Fewer landlords are insisting on a security deposit, and are instead coming up with alternative ideas that might help out new tenants who’re struggling to come up with the amount necessary.
Landlords generally insist on security deposits in order to protect themselves against any damage caused to the property, or missed rental payments. But the problem is that the large upfront payment can be difficult for tenants, who’re already spending an average of $3,400 on moving costs according to research from Hotpads.
Another problem with security deposits is they can cause tension if the landlord decides to withhold some or all of it, but the tenant disagrees.
This explains why some states and local governments have passed new laws that limit security deposits. In Seattle for example, the law there limits the amount to no more than one month’s rent.

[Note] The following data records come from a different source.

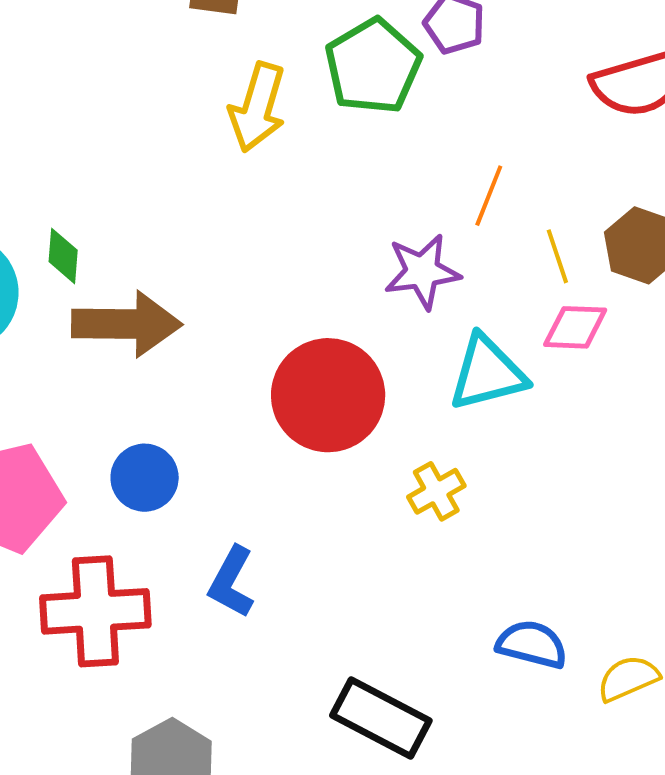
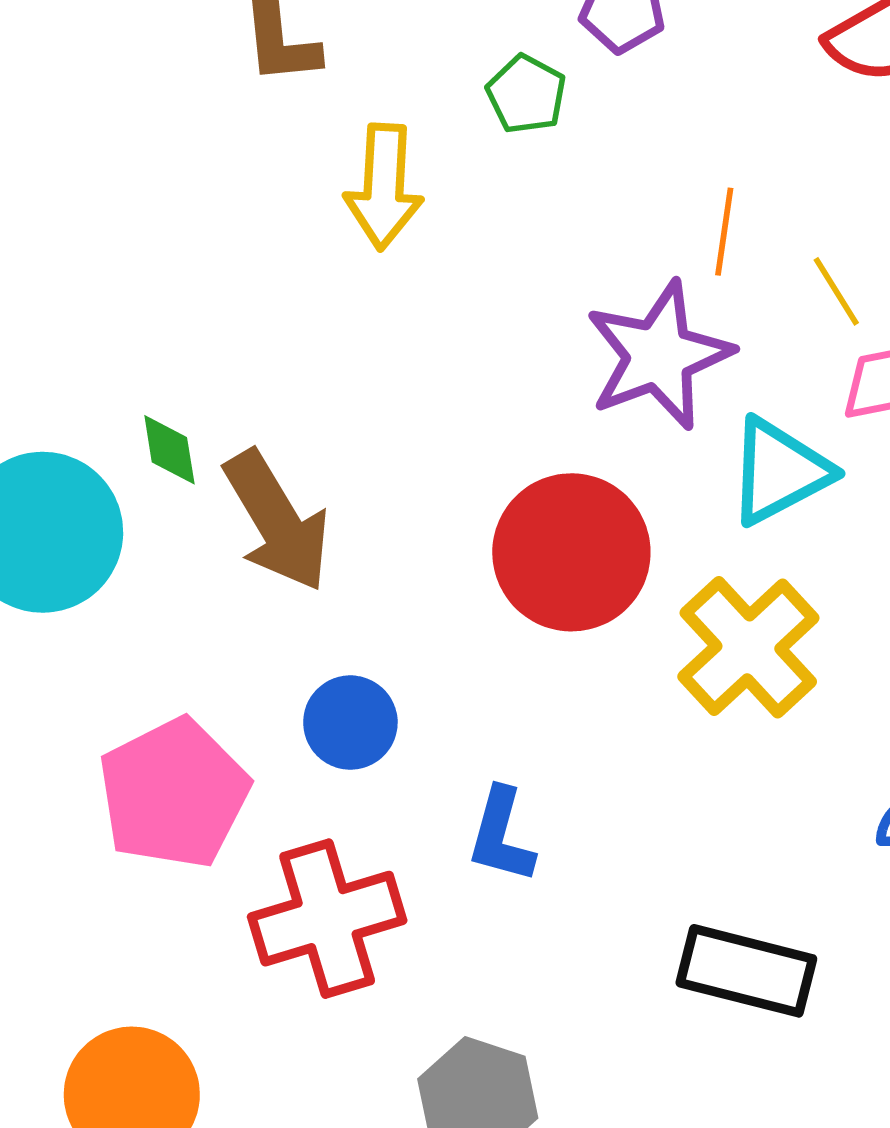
green pentagon: (373, 66) -> (526, 94), size x0.6
purple star: (422, 272) -> (659, 355), size x1.4
brown arrow: (127, 324) -> (277, 521), turned 72
yellow cross: (436, 491) -> (748, 647), size x1.8

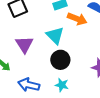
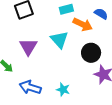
black circle: (60, 60) -> (91, 53), moved

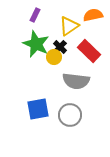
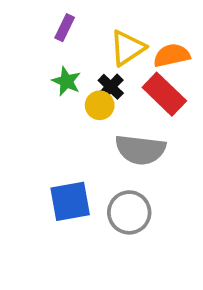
orange semicircle: (93, 15) -> (172, 55), moved
green star: (36, 44) -> (66, 81), size x0.6

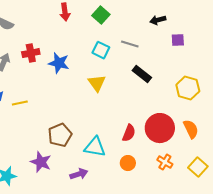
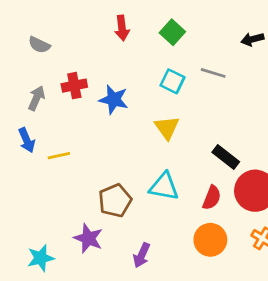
black rectangle: (142, 74) -> (226, 157), moved
cyan triangle: (95, 147) -> (164, 186), moved
orange circle: (128, 163) -> (210, 240), size x1.5
purple arrow: (79, 174) -> (142, 255), turned 132

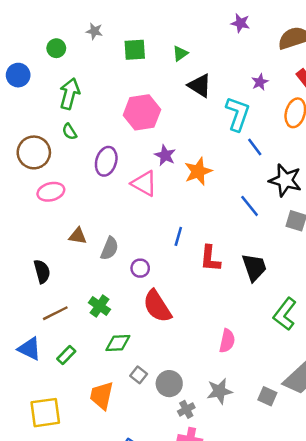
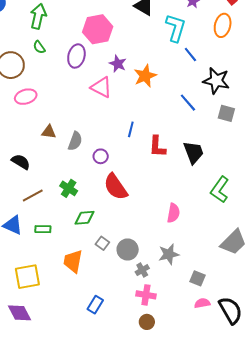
purple ellipse: (106, 161) -> (76, 56), moved
black semicircle: (42, 271) -> (21, 162), turned -42
green rectangle: (66, 355) -> (43, 229), turned 49
gray square: (267, 396) -> (197, 278), moved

New York has a similar rule.
But landlords can’t be expected to just let tenants move into their properties without some kind of assurance, which is why they’re coming up with alternatives, Forbes reported.
One idea is to give tenants the opportunity to buy surety bonds instead of paying the security deposit. The idea is that the renter pays a portion of the security deposit first of all, with that amount going into a larger pool of funds to cover any damage or rent loss. This is a nonrefundable upfront fee. What this means is that renters can save money when they first sign a lease, but they may have to pay more later on. If landlords find damages from the renter once they move out, the bonding company will pay to fix those damages. They’ll then require the renter to pay for reimbursement.
A second idea promoted by some landlords is to use lease insurance. With this, residents can effectively pay a monthly fee instead of stumping up the full security deposit when they first move in. The tenant pays a small amount each month, and the landlords is covered in case of any damage or missed rental payments.